Data provided:
--- START ---

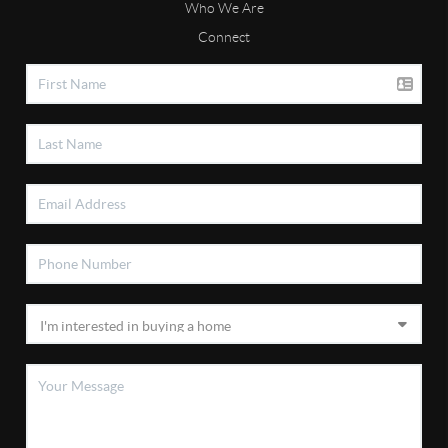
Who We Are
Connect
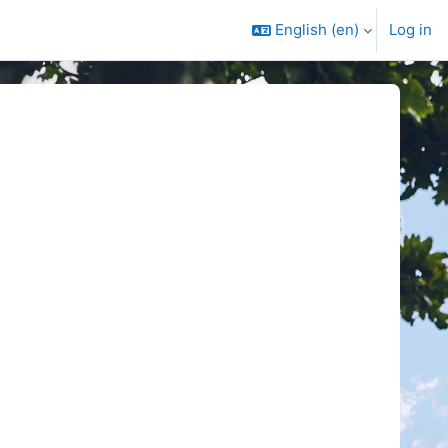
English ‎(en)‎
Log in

--- END ---
--- START ---

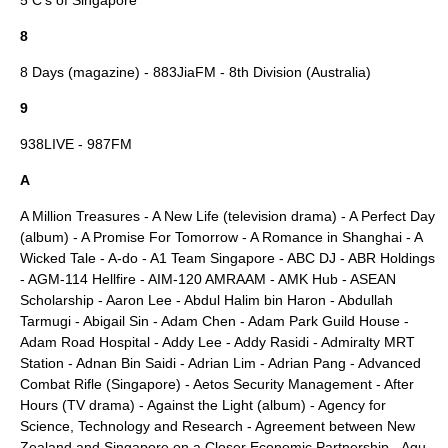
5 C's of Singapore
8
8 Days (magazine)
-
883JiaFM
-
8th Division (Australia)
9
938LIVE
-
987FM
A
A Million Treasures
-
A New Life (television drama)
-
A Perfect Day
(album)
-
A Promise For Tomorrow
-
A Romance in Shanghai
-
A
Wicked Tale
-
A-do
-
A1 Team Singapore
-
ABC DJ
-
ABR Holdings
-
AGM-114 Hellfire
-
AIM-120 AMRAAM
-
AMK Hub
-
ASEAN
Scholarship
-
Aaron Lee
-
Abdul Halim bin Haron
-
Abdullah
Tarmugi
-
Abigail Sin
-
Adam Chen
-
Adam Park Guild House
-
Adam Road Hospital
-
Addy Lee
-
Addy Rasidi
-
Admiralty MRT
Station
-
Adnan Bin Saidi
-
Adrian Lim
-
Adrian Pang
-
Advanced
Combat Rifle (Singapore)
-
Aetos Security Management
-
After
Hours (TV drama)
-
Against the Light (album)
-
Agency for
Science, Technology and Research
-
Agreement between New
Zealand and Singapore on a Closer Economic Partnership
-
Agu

--- END ---

Assignment:
Search the entries above for lines containing the word "Singapore", and copy each one.

Result of the task:
5 C's of Singapore
A1 Team Singapore
Combat Rifle (Singapore)
Zealand and Singapore on a Closer Economic Partnership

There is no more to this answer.